The one thing you need to remember with ordering food in Ponta is to relax and enjoy the wait. The food takes a long time to get to the table, at pretty much all the restaurants. Enjoy it. Chat, drink and be merry and then later you will feast 🙂
The bakery with the best Portuguese bread
Initially, the only negative thing about our trip was in the beginning I noticed that there are a lot of stray dogs. It upset me a little (and made me feel terribly guilty because here I am, worrying about homeless dogs when the majority of Ponta d’Ouro is a rural town where people live in poverty). Well, for other dog lovers I can put your mind at ease. There is apparently an organisation that drops off food every evening at a certain place and once a month a vet makes a trek up and sterilises and treats them. I can confirm this because I checked each dog that bounded happily up to us and they were all snipped, chubby, teeth, ears, eyes and bum in good condition. They adopt a tourist family for the duration of the family’s stay and join them during the day. At night I noticed some retreat to kraals with the locals and snooze there.
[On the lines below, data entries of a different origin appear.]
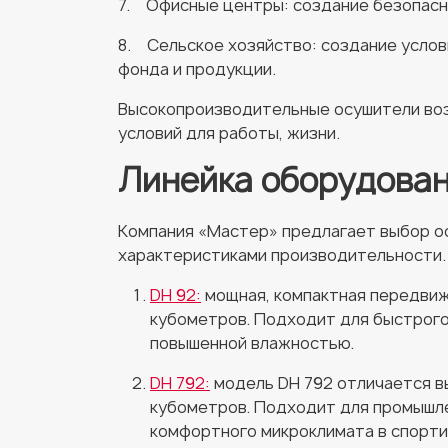
7. Офисные центры: создание безопасн
8. Сельское хозяйство: создание услови
фонда и продукции.
Высокопроизводительные осушители воз
условий для работы, жизни.
Линейка оборудова
Компания «Мастер» предлагает выбор ос
характеристиками производительности.
DH 92:
мощная, компактная передвиж
кубометров. Подходит для быстрого 
повышенной влажностью.
DH 792:
модель DH 792 отличается в
кубометров. Подходит для промышле
комфортного микроклимата в спорти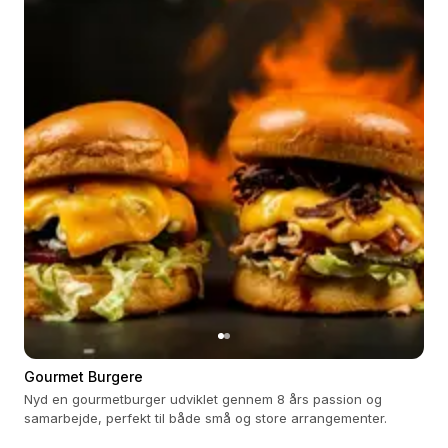
Gourmet Burgere
Nyd en gourmetburger udviklet gennem 8 års passion og
samarbejde, perfekt til både små og store arrangementer.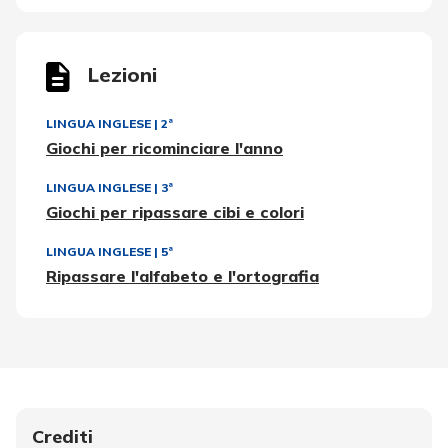
Lezioni
LINGUA INGLESE
|
2ª
Giochi per ricominciare l'anno
LINGUA INGLESE
|
3ª
Giochi per ripassare cibi e colori
LINGUA INGLESE
|
5ª
Ripassare l'alfabeto e l'ortografia
Crediti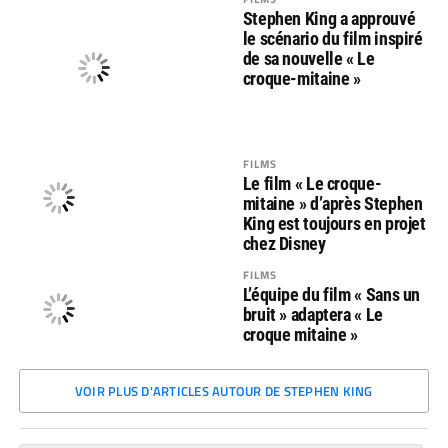
Stephen King a approuvé
le scénario du film inspiré
de sa nouvelle « Le
croque-mitaine »
FILMS
Le film « Le croque-
mitaine » d’après Stephen
King est toujours en projet
chez Disney
FILMS
L’équipe du film « Sans un
bruit » adaptera « Le
croque mitaine »
VOIR PLUS D'ARTICLES AUTOUR DE STEPHEN KING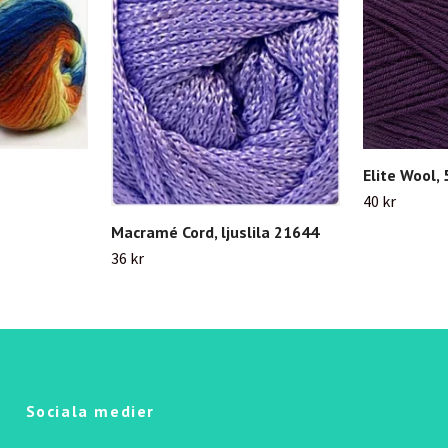
Elite Wool,
40 kr
Macramé Cord, ljuslila 21644
36 kr
Sociala medier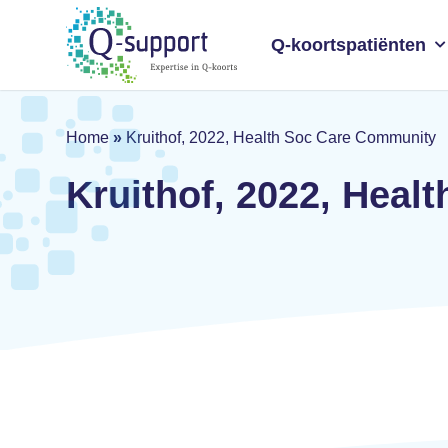
Skip
to
Q-koortspatiënten
main
content
Home
»
Kruithof, 2022, Health Soc Care Community
Kruithof, 2022, Hea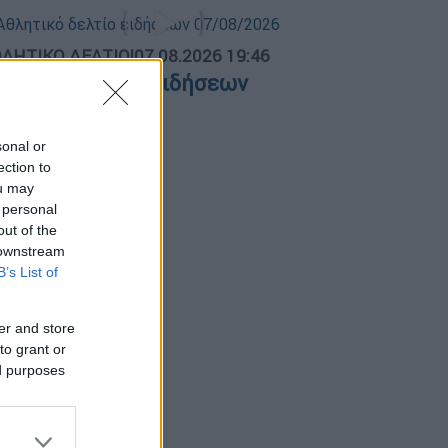
ΛΗΤΙΚΟ ΔΕΛΤΙΟ
|
07.08.2026 19:46
θλητικό δελτίο ειδήσεων
7/08/2026
sonal or
ection to
ou may
 personal
out of the
 downstream
B’s List of
er and store
to grant or
ed purposes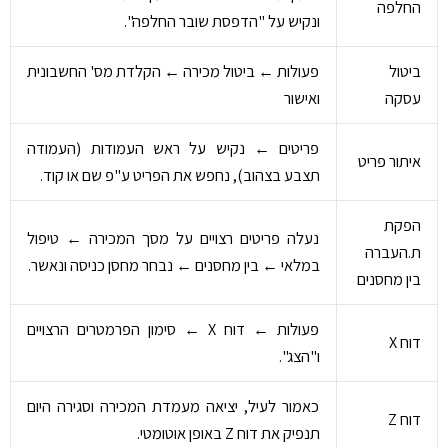
החלפה
ונקיש על "הדפסת שובר החלפה".
ביטול
פעולות ← ביטול מכירה ← הקלדת מס' החשבונית
עסקה
ואישור
פריטים ← נקיש על ראש העמודות (העמודה
איתור פריט
תצבע בצהוב), נחפש את הפריט ע"פ שם או קוד.
הפקת
נעלה פריטים רצויים על מסך המכירה ← טיפול
ת.העברה
במלאי ← בין מחסנים ← נבחר מחסן כניסה ונאשר.
בין מחסנים
פעולות ← דוח X ← סימון הפרמטרים הרצויים
דוח X
ו"הצג".
כאמור לעיל, יציאה מעמדת המכירה וסגירה היום
דוח Z
תנפיק את דוח Z באופן אוטומטי.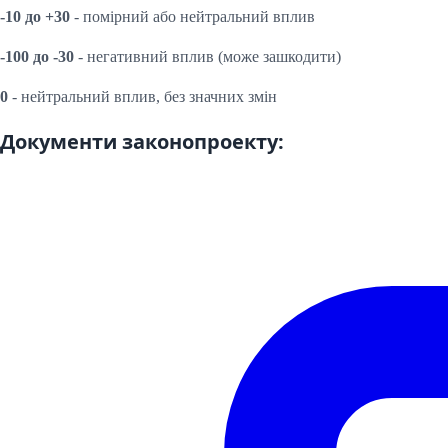
-10 до +30
- помірний або нейтральний вплив
-100 до -30
- негативний вплив (може зашкодити)
0
- нейтральний вплив, без значних змін
Документи законопроекту: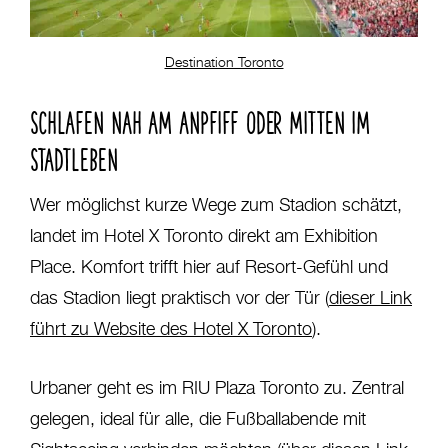
Destination Toronto
SCHLAFEN NAH AM ANPFIFF ODER MITTEN IM
STADTLEBEN
Wer möglichst kurze Wege zum Stadion schätzt,
landet im Hotel X Toronto direkt am Exhibition
Place. Komfort trifft hier auf Resort-Gefühl und
das Stadion liegt praktisch vor der Tür (
dieser Link
führt zu Website des Hotel X Toronto
).
Urbaner geht es im RIU Plaza Toronto zu. Zentral
gelegen, ideal für alle, die Fußballabende mit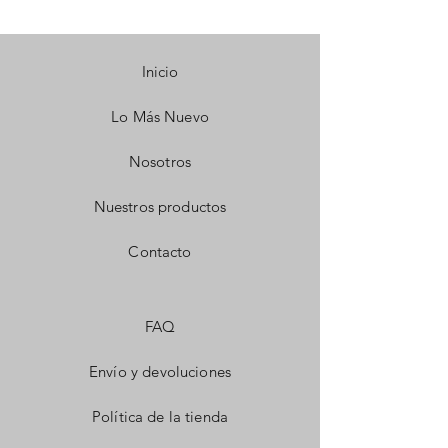
Inicio
Lo Más Nuevo
Nosotros
Nuestros productos
Contacto
FAQ
Envío y devoluciones
Política de la tienda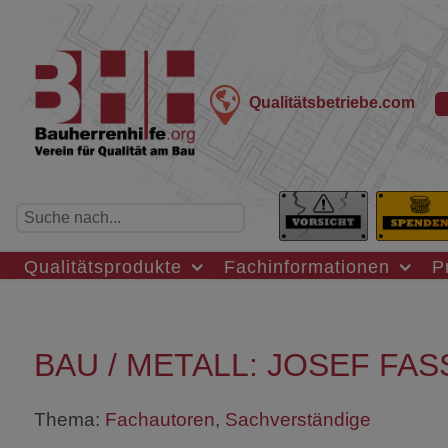
Qualitätsbetriebe.com
Qualitätsprodukte
Fachinformationen
P
BAU / METALL: JOSEF FAS
Thema:
Fachautoren
,
Sachverständige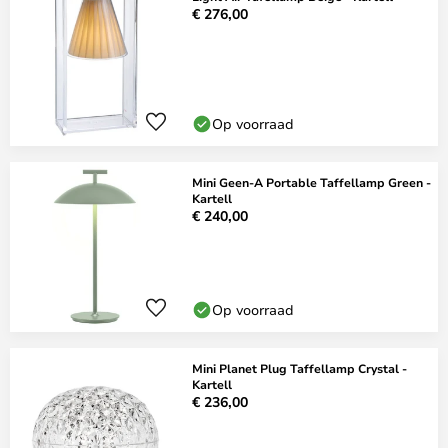
€ 276,00
Op voorraad
Mini Geen-A Portable Taffellamp Green -
Kartell
€ 240,00
Op voorraad
Mini Planet Plug Taffellamp Crystal -
Kartell
€ 236,00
During the day they bound gleefully up and down the beach or lounge under people’s umbrellas. Some swim in the ocean. By the end of our stay I felt they indulge in a better life than my own hounds. And as for the human community, the steady increase in tourism has meant that there will soon be a tarred main road from Maputo direct to Ponta. This easier and direct access from the capital will hopefully lead to better service delivery and infrastructure. In the meantime, it’s a great place to spend holiday money and boost local economy. Worthy of a week’s visit, at least.
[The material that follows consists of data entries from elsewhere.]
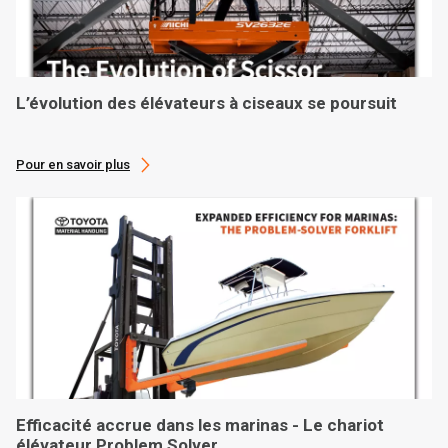
L’évolution des élévateurs à ciseaux se poursuit
Pour en savoir plus
Efficacité accrue dans les marinas - Le chariot
élévateur Problem Solver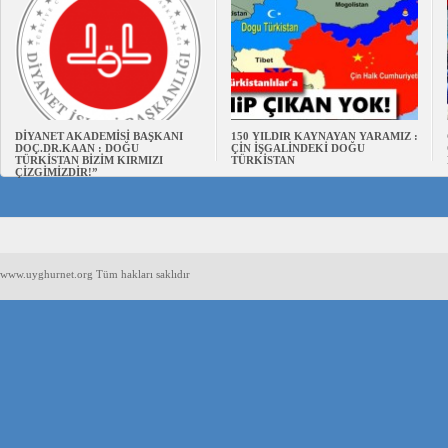
DİYANET AKADEMİSİ BAŞKANI
150 YILDIR KAYNAYAN YARAMIZ :
DOÇ.DR.KAAN : DOĞU
ÇİN İŞGALİNDEKİ DOĞU
TÜRKİSTAN BİZİM KIRMIZI
TÜRKİSTAN
ÇİZGİMİZDİR!”
www.uyghurnet.org Tüm hakları saklıdır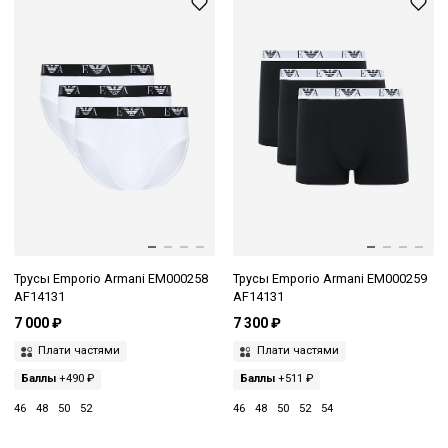
Трусы Emporio Armani EM000258
Трусы Emporio Armani EM000259
AF14131
AF14131
7 000 ₽
7 300 ₽
Плати частями
Плати частями
Баллы
+490 ₽
Баллы
+511 ₽
46
48
50
52
46
48
50
52
54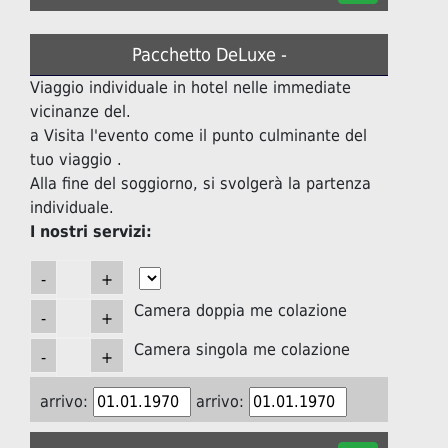
Pacchetto DeLuxe -
Viaggio individuale in hotel nelle immediate
vicinanze del.
a Visita l'evento come il punto culminante del
tuo viaggio .
Alla fine del soggiorno, si svolgerà la partenza
individuale.
I nostri servizi:
Camera doppia me colazione
Camera singola me colazione
arrivo:
arrivo: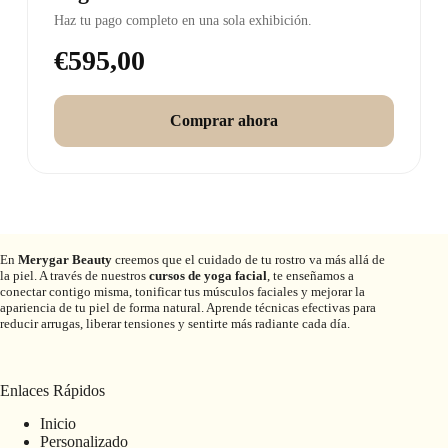
Haz tu pago completo en una sola exhibición.
€595,00
Comprar ahora
En
Merygar Beauty
creemos que el cuidado de tu rostro va más allá de
la piel. A través de nuestros
cursos de yoga facial
, te enseñamos a
conectar contigo misma, tonificar tus músculos faciales y mejorar la
apariencia de tu piel de forma natural. Aprende técnicas efectivas para
reducir arrugas, liberar tensiones y sentirte más radiante cada día.
Enlaces Rápidos
Inicio
Personalizado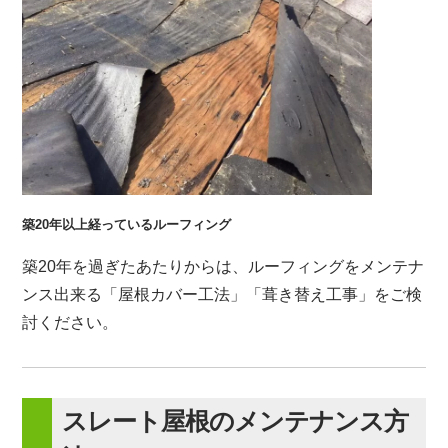
築20年以上経っているルーフィング
築20年を過ぎたあたりからは、ルーフィングをメンテナ
ンス出来る「屋根カバー工法」「葺き替え工事」をご検
討ください。
スレート屋根のメンテナンス方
Some of the beautiful textures of the Ponto beach
One of the strays. I called him Labradolphin because he was always swimming in the sea.
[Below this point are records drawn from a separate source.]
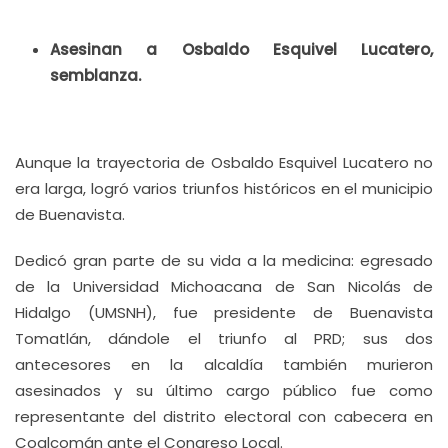
Asesinan a Osbaldo Esquivel Lucatero,
semblanza.
Aunque la trayectoria de Osbaldo Esquivel Lucatero no
era larga, logró varios triunfos históricos en el municipio
de Buenavista.
Dedicó gran parte de su vida a la medicina: egresado
de la Universidad Michoacana de San Nicolás de
Hidalgo (UMSNH), fue presidente de Buenavista
Tomatlán, dándole el triunfo al PRD; sus dos
antecesores en la alcaldía también murieron
asesinados y su último cargo público fue como
representante del distrito electoral con cabecera en
Coalcomán ante el Congreso Local.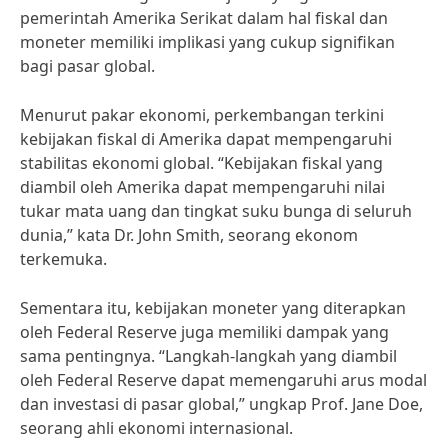
pemerintah Amerika Serikat dalam hal fiskal dan
moneter memiliki implikasi yang cukup signifikan
bagi pasar global.
Menurut pakar ekonomi, perkembangan terkini
kebijakan fiskal di Amerika dapat mempengaruhi
stabilitas ekonomi global. “Kebijakan fiskal yang
diambil oleh Amerika dapat mempengaruhi nilai
tukar mata uang dan tingkat suku bunga di seluruh
dunia,” kata Dr. John Smith, seorang ekonom
terkemuka.
Sementara itu, kebijakan moneter yang diterapkan
oleh Federal Reserve juga memiliki dampak yang
sama pentingnya. “Langkah-langkah yang diambil
oleh Federal Reserve dapat memengaruhi arus modal
dan investasi di pasar global,” ungkap Prof. Jane Doe,
seorang ahli ekonomi internasional.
To get to Ponto, we drove through the Kosi Bay border and then up. I believe you can also fly to Maputo and then drive down, but either way it’s a bit of a long drive. The border opens at 8am and closes at 5pm. You can drive a normal car up to the border and then leave it in a parking lot there (it’s privately owned and secure) and take a transfer up to Ponto for about R160 – R200ish. It’s just dunes, so if you don’t have a 4×4 it’s worth doing the transfer. We had the right vehicle but still got wedged, having to dig out our vehicle with our hands. The second time, it was truly stuck and we were quickly surrounded by the local kids who did their best to help out (they wanted payment in bags of crisps and snacks and we dutifully complied) and had a passing massive truck haul us out. Also, a handy tip, if you aren’t sure which is the flattest path to take, follow the minibus taxis.
There’s plenty of places to stay that range from very rustic and basic to slightly less so, and a few even fancyish spots. It’s mostly self-catering from what I understand. It’s the best way to enjoy places like this. We rented two cabins next to each other at a place called Coco Rico, which had a pool and a bar, two critical factors. It was an excellent holiday and we returned browner, heavier and with decidedly weaker livers. Worth it.